Author Christie Hardwick had the career, the causes, the spiritual practices and the best of intentions. She wrote checks to nonprofits, voted in every election, and believed love would prevail. But when the cracks in democracy widened, she was forced to confront an uncomfortable truth: Good intentions are not the same as action.
The Absence of Light is a raw, unflinching self-inventory, a confession from a Black woman, ordained minister, former tech executive, and leadership coach who examines how privilege, comfort, and spiritual bypassing kept her from showing up when it mattered most.
This is not a book about shame. It is a blueprint for what comes next.
It examines how comfort zones and echo chambers quietly erode civic engagement, and why “checkbook activism” soothes our conscience while failing our communities. It explores how spiritual practices can shield us from the very pain meant to wake us up. And it offers a practical framework for radical accountability without self-destruction, pointing readers toward a path from remorse through self-forgiveness to renewed, meaningful engagement.
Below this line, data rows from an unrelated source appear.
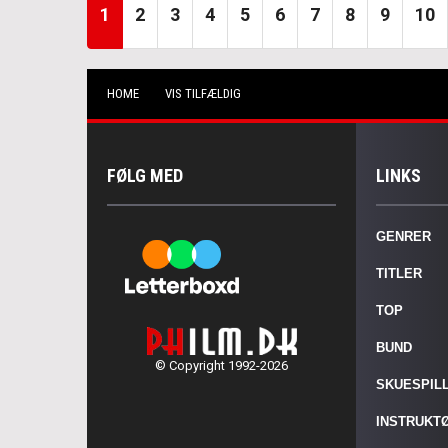
1
2
3
4
5
6
7
8
9
10
HOME
VIS TILFÆLDIG
FØLG MED
LINKS
GENRER
TITLER
TOP
BUND
© Copyright 1992-2026
SKUESPIL
INSTRUKT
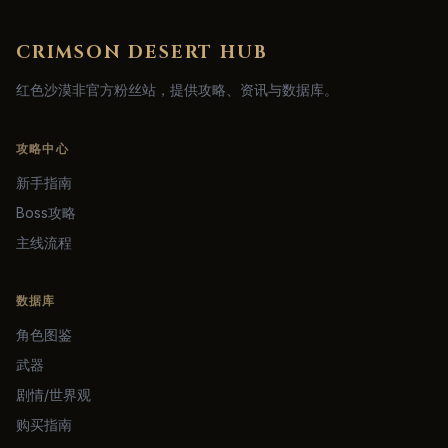
CRIMSON DESERT HUB
红色沙漠非官方粉丝站，提供攻略、资讯与数据库。
攻略中心
新手指南
Boss攻略
主线流程
数据库
角色图鉴
武器
剧情/世界观
购买指南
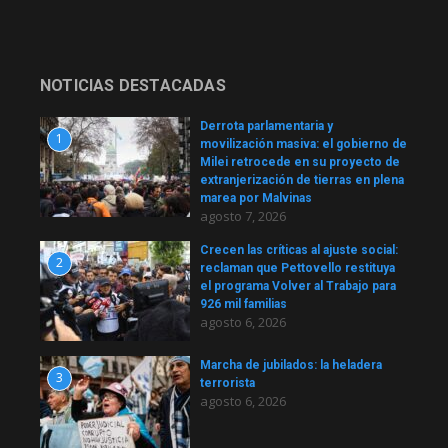
NOTICIAS DESTACADAS
Derrota parlamentaria y
1
movilización masiva: el gobierno de
Milei retrocede en su proyecto de
extranjerización de tierras en plena
marea por Malvinas
agosto 7, 2026
Crecen las críticas al ajuste social:
2
reclaman que Pettovello restituya
el programa Volver al Trabajo para
926 mil familias
agosto 6, 2026
Marcha de jubilados: la heladera
3
terrorista
agosto 6, 2026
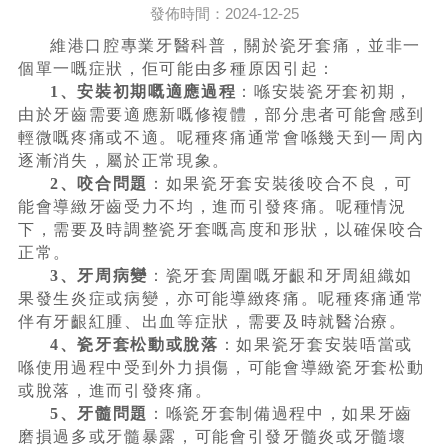
發佈時間：2024-12-25
維港口腔專業牙醫科普，關於瓷牙套痛，並非一
個單一嘅症狀，佢可能由多種原因引起：
1、安裝初期嘅適應過程
：喺安裝瓷牙套初期，
由於牙齒需要適應新嘅修複體，部分患者可能會感到
輕微嘅疼痛或不適。呢種疼痛通常會喺幾天到一周內
逐漸消失，屬於正常現象。
2、咬合問題
：如果瓷牙套安裝後咬合不良，可
能會導緻牙齒受力不均，進而引發疼痛。呢種情況
下，需要及時調整瓷牙套嘅高度和形狀，以確保咬合
正常。
3、牙周病變
：瓷牙套周圍嘅牙齦和牙周組織如
果發生炎症或病變，亦可能導緻疼痛。呢種疼痛通常
伴有牙齦紅腫、出血等症狀，需要及時就醫治療。
4、瓷牙套松動或脫落
：如果瓷牙套安裝唔當或
喺使用過程中受到外力損傷，可能會導緻瓷牙套松動
或脫落，進而引發疼痛。
5、牙髓問題
：喺瓷牙套制備過程中，如果牙齒
磨損過多或牙髓暴露，可能會引發牙髓炎或牙髓壞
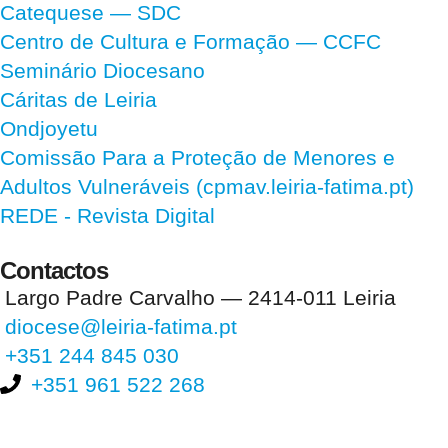
Catequese — SDC
Centro de Cultura e Formação — CCFC
Seminário Diocesano
Cáritas de Leiria
Ondjoyetu
Comissão Para a Proteção de Menores e
Adultos Vulneráveis (cpmav.leiria-fatima.pt)
REDE - Revista Digital
Contactos
Largo Padre Carvalho — 2414-011 Leiria
diocese@leiria-fatima.pt
+351 244 845 030
+351 961 522 268
Nos últimos 30 dias tivemos 404.358 visitas que abriram 603.538
páginas.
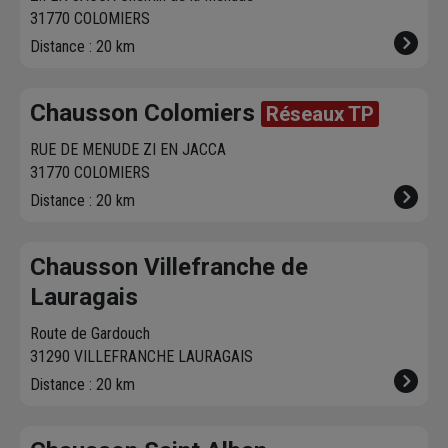
31770 COLOMIERS
Distance : 20 km
Chausson Colomiers
Réseaux TP
RUE DE MENUDE ZI EN JACCA
31770 COLOMIERS
Distance : 20 km
Chausson Villefranche de
Lauragais
Route de Gardouch
31290 VILLEFRANCHE LAURAGAIS
Distance : 20 km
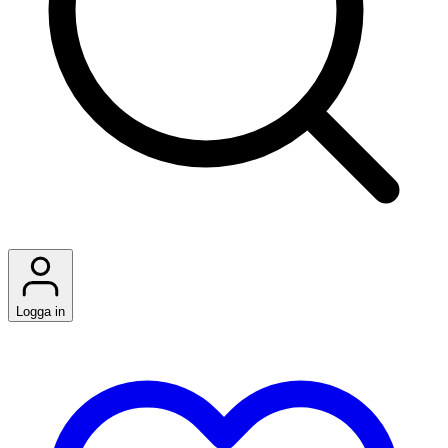
Logga in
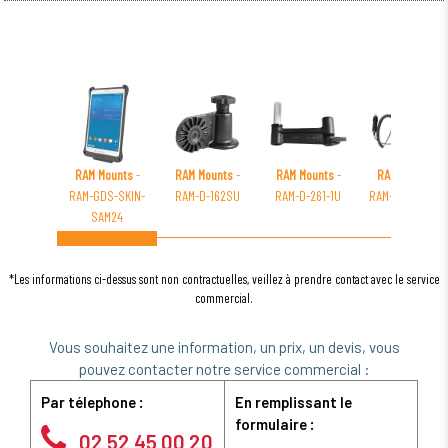
RAM Mounts
-
RAM Mounts
-
RAM Mounts
-
RAM Mounts
-
RAM-GDS-SKIN-
RAM-D-162SU
RAM-D-261-1U
RAM-HOL-IN11P
SAM24
*Les informations ci-dessus sont non contractuelles, veillez à prendre contact avec le service
commercial.
Vous souhaitez une information, un prix, un devis, vous
pouvez contacter notre service commercial :
Par télephone :
En remplissant le
formulaire :
02 52 45 00 20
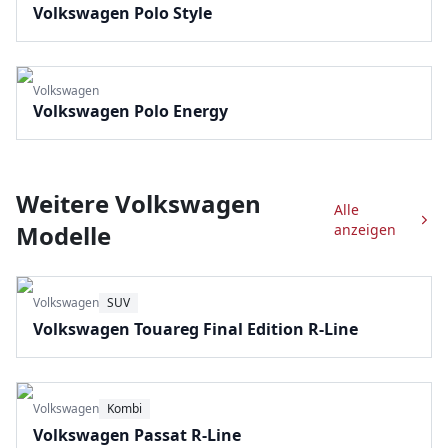
Volkswagen Polo Style
Volkswagen
Volkswagen Polo Energy
Weitere
Volkswagen
Alle
Modelle
anzeigen
Volkswagen
SUV
Volkswagen Touareg Final Edition R-Line
Volkswagen
Kombi
Volkswagen Passat R-Line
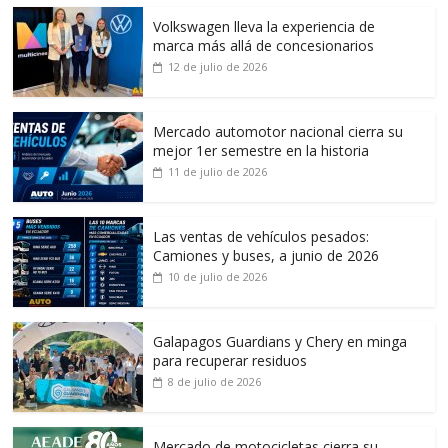
Volkswagen lleva la experiencia de
marca más allá de concesionarios
12 de julio de 2026
Mercado automotor nacional cierra su
mejor 1er semestre en la historia
11 de julio de 2026
Las ventas de vehículos pesados:
Camiones y buses, a junio de 2026
10 de julio de 2026
Galapagos Guardians y Chery en minga
para recuperar residuos
8 de julio de 2026
Mercado de motocicletas cierra su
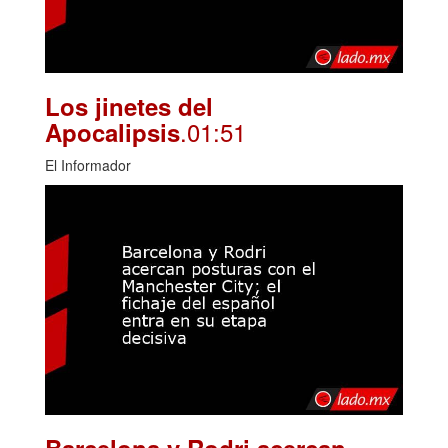
Los jinetes del
.01:51
Apocalipsis
El Informador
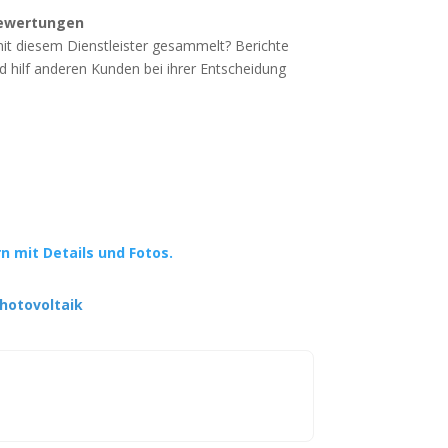
ewertungen
mit diesem Dienstleister gesammelt? Berichte
d hilf anderen Kunden bei ihrer Entscheidung
rn mit Details und Fotos.
hotovoltaik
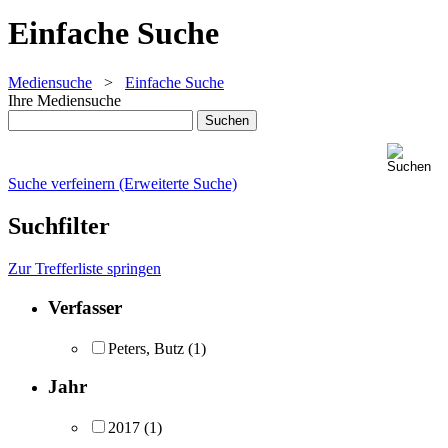
Einfache Suche
Mediensuche
>
Einfache Suche
Ihre Mediensuche
Suche verfeinern (Erweiterte Suche)
Suchfilter
Zur Trefferliste springen
Verfasser
Peters, Butz
(1)
Jahr
2017
(1)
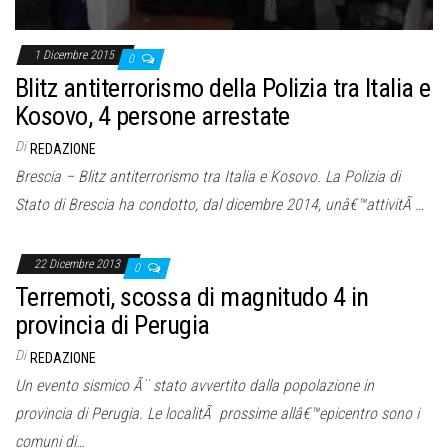
1 Dicembre 2015
0
Blitz antiterrorismo della Polizia tra Italia e
Kosovo, 4 persone arrestate
Di
REDAZIONE
Brescia – Blitz antiterrorismo tra Italia e Kosovo. La Polizia di
Stato di Brescia ha condotto, dal dicembre 2014, unâ€™attivitÃ …
22 Dicembre 2013
0
Terremoti, scossa di magnitudo 4 in
provincia di Perugia
Di
REDAZIONE
Un evento sismico Ã¨ stato avvertito dalla popolazione in
provincia di Perugia. Le localitÃ prossime allâ€™epicentro sono i
comuni di…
This book is for anyone who has ever wondered: Am I doing enough? Did my silence contribute to this? And what do I do now?
Rev. Christie Hardwick’s experience spans the public and private sectors with decades in high-tech leadership, elected school governance and a spiritual guidance ministry. She is the author of Radical Self-Tenderness and To What End, both of which have served many in search of peace, meaning and purpose in their lives. She lives between California and Italy and shares four children and seven grandchildren with her wife, Jane.
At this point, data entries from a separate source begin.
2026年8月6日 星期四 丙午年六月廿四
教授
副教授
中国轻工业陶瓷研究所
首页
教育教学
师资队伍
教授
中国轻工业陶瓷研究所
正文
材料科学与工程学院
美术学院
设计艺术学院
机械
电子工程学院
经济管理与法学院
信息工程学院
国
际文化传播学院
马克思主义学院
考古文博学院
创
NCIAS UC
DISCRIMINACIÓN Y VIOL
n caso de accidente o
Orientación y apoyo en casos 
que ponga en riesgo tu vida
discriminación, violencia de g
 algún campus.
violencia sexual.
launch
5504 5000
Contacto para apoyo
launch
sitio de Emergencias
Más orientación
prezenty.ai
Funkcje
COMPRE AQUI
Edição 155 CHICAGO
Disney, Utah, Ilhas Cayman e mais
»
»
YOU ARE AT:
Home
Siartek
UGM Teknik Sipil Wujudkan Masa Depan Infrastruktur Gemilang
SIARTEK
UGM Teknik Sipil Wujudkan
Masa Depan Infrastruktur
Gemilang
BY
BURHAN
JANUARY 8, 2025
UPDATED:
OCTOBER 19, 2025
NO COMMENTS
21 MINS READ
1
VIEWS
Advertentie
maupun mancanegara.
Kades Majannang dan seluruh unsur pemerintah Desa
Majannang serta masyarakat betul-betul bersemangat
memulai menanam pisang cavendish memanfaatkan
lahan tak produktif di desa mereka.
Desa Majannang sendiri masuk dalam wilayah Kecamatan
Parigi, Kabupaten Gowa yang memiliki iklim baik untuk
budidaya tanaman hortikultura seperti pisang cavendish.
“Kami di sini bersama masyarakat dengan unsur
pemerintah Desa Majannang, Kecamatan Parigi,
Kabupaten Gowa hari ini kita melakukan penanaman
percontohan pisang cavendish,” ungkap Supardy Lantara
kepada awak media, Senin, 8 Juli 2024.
When I asked Christie why she wrote this book, she responded: “I don’t like where we are as a country in the USA. We got here together. I needed to retrace my own steps, my own baggage, to see my wrong turns, my missed turns, and my times of sitting it out. I knew I had good intentions, and yet my actions helped land us in a greed-filled, divisive, non-compassionate place. I needed to unpack and look squarely at the path ahead. A new journey can begin now.”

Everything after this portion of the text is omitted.